LLMs deployed from Model Garden cut replies short

I have deployed several models (Gemma, Gemma2 and Qwen) from Model Garden to endpoints in two different regions europe-west1 and europe-west4.

When I test these they cut replies short. These are the two latest tests I saves:

“predictions”: [
“Prompt:\nWhat is the capital of France and what I can do there?\nOutput:\n Paris.\n\nThe area of Paris is 41 km2 (16 miles”
] From qwen_qwen2-1_5b

{
“predictions”: [
“Prompt:\nWhat is the capital of France and what I can do there?\nOutput:\nParis is the capital of France and a global city known for its”
] From gemma2-2b-it

Is there anything I can do with this? I used Vertex AIs one click deployment.

Hi @Makro ,

Welcome to Google Cloud Community!

Cut replies short on those LLMS deployed on Open Models(Gemma, Gemma2 and Qwen) on Model Garden may be due to several reasons.
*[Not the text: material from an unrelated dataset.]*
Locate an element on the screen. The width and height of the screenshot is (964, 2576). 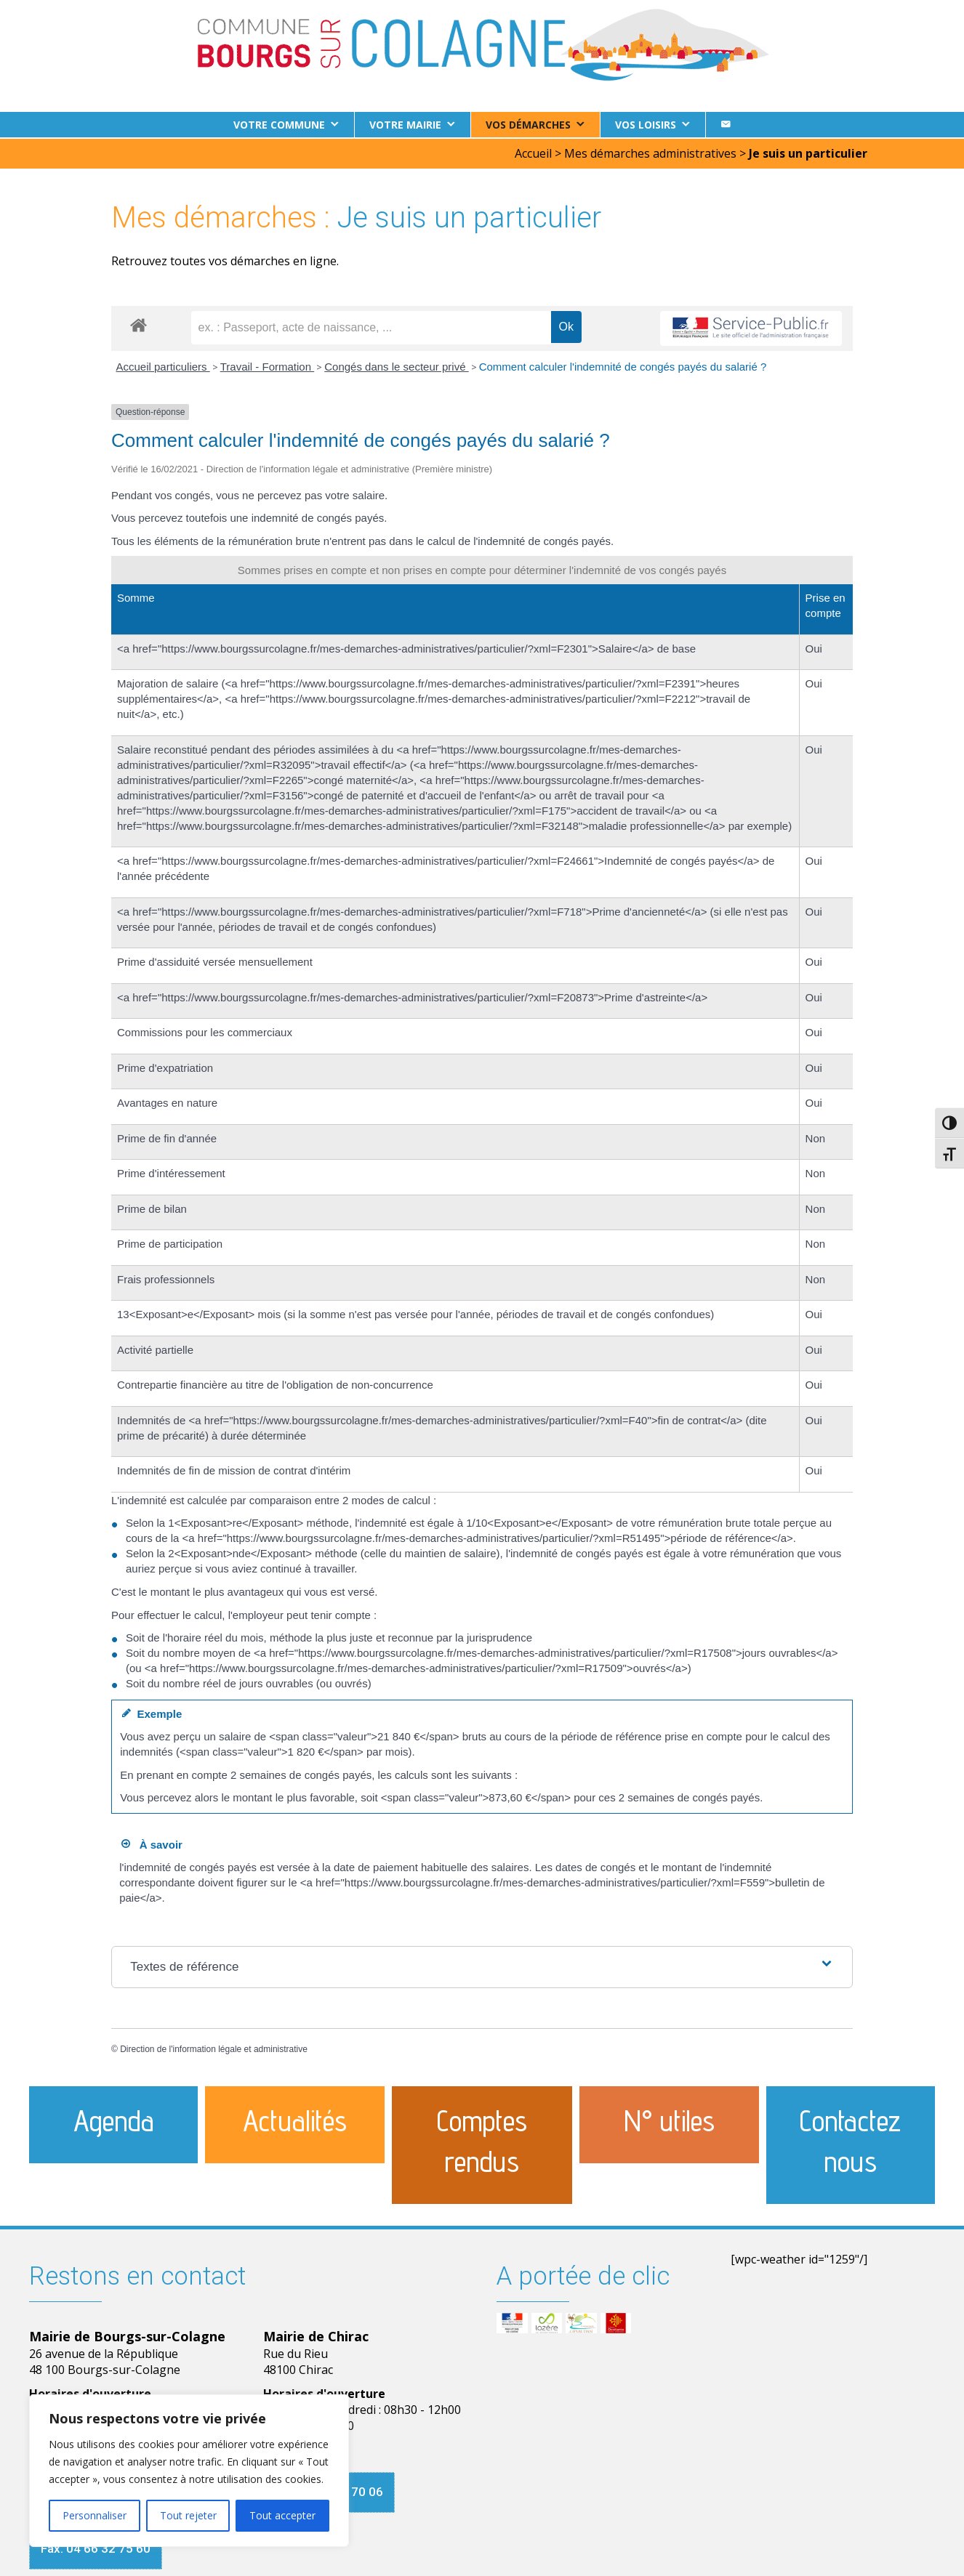 Vos démarches is located at coordinates (528, 125). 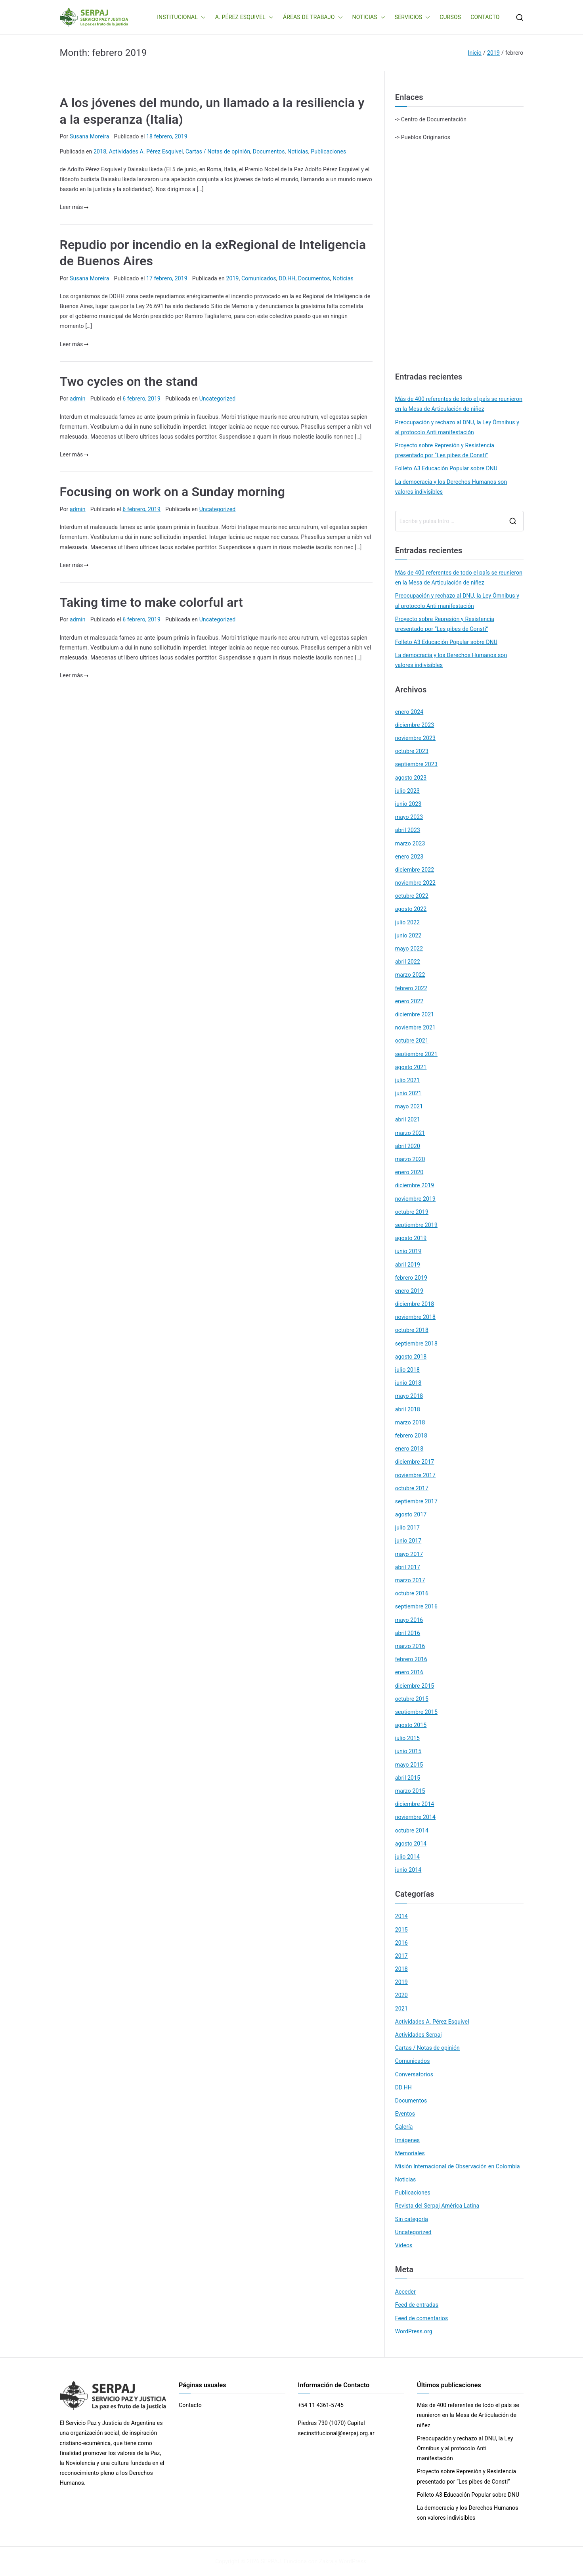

One possible reason is you are already hitting the max_output_tokens of those models, usually the reply is cut short before reaching the full answer as the max_output_token were already exhausted. This might also be due to model limitations, so I suggest considering other models with a higher max_output_token.

You can also check endpoint configuration in the vertex AI console since there are other factors that might possibly affect the cut replies short like resource constraint that limits the model’s ability for complete response.

Additionally, you can try simplifying your Prompts to make it manageable and prevent cut replies.

Was this helpful? If so, please accept this answer as “Solution”. If you need additional assistance, reply here within 2 business days and I’ll be happy to help.

Hi @marckevin

My prompts are simple. We used one click deployment in Model Garden. I would think max_output_tokens should be more than 10 which looks to be replies we are getting. There is very little we can do differently. We have abandon idea of using one click deployments for this and other reasons. This issue is with one click deployments.